5. The method of claim 1, wherein the barrier coating comprising the substantially organic materials and the substantially inorganic materials are deposited in 5 minutes or less.

6. A method of encapsulating an electronic device on a substrate, the method comprising:

determining a selected deposition rate greater than 25 nm/min; and

depositing substantially organic materials at the selected deposition rate, wherein the organic materials are deposited until a thickness of an organic zone is between 25-300 nm, and wherein the substantially organic materials form part of a barrier encapsulating one or more of the electronic device and the substrate.

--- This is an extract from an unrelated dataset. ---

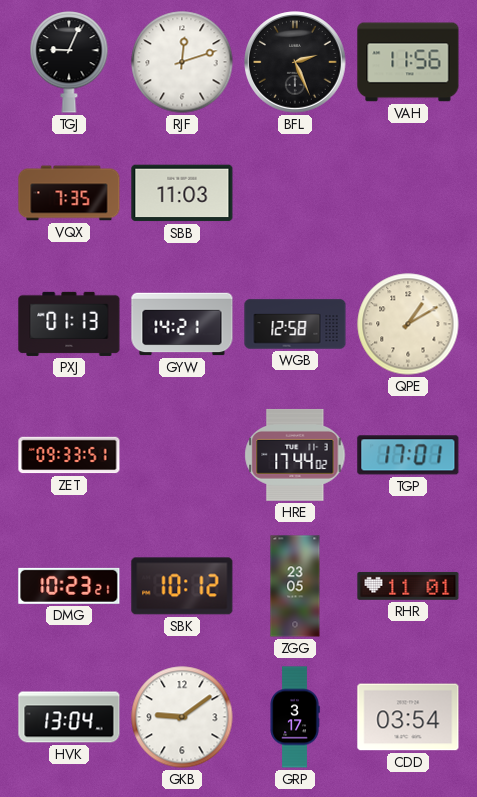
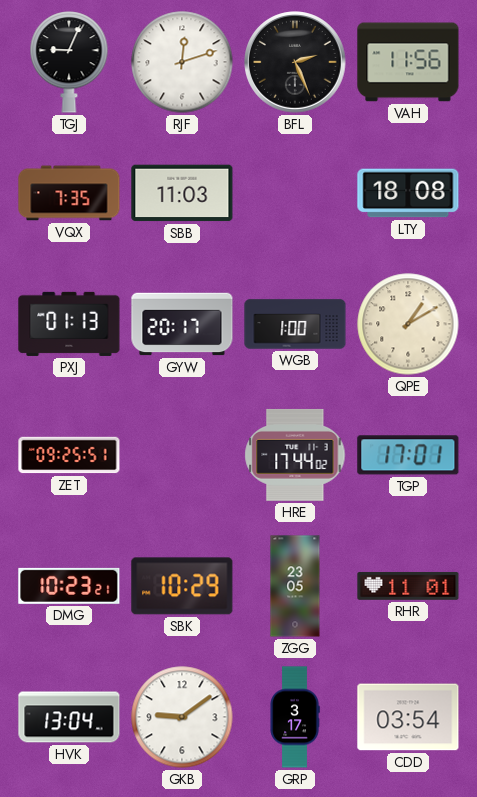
LTY: none -> 18:08
GYW: 14:21 -> 20:17
WGB: 12:58 -> 1:00
ZET: 09:33 -> 09:25
SBK: 10:12 -> 10:29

7. The method of claim 6, wherein determining the selected deposition rate, comprises:

determining the thickness of the organic materials to be formed;

selecting either a plasma enhanced (PE) deposition mode or a reactive ion etch (RIE) deposition mode;

configuring an excitation power in a reaction chamber based on the deposition mode selected;

selecting a ratio of precursor gas and carrier gas used in the reaction chamber based on the deposition mode selected and the excitation power configured;

selecting a chamber pressure based on the deposition mode selected and the excitation power configured;

or a combination thereof.

8. The method of claim 7, wherein the excitation power is configured such that a power density on an electrode of the electronic device is greater than 0.1 W/cm².

9. The method of claim 6, comprising depositing inorganic materials to form part of the barrier, such that the barrier is formed in 5 minutes or less.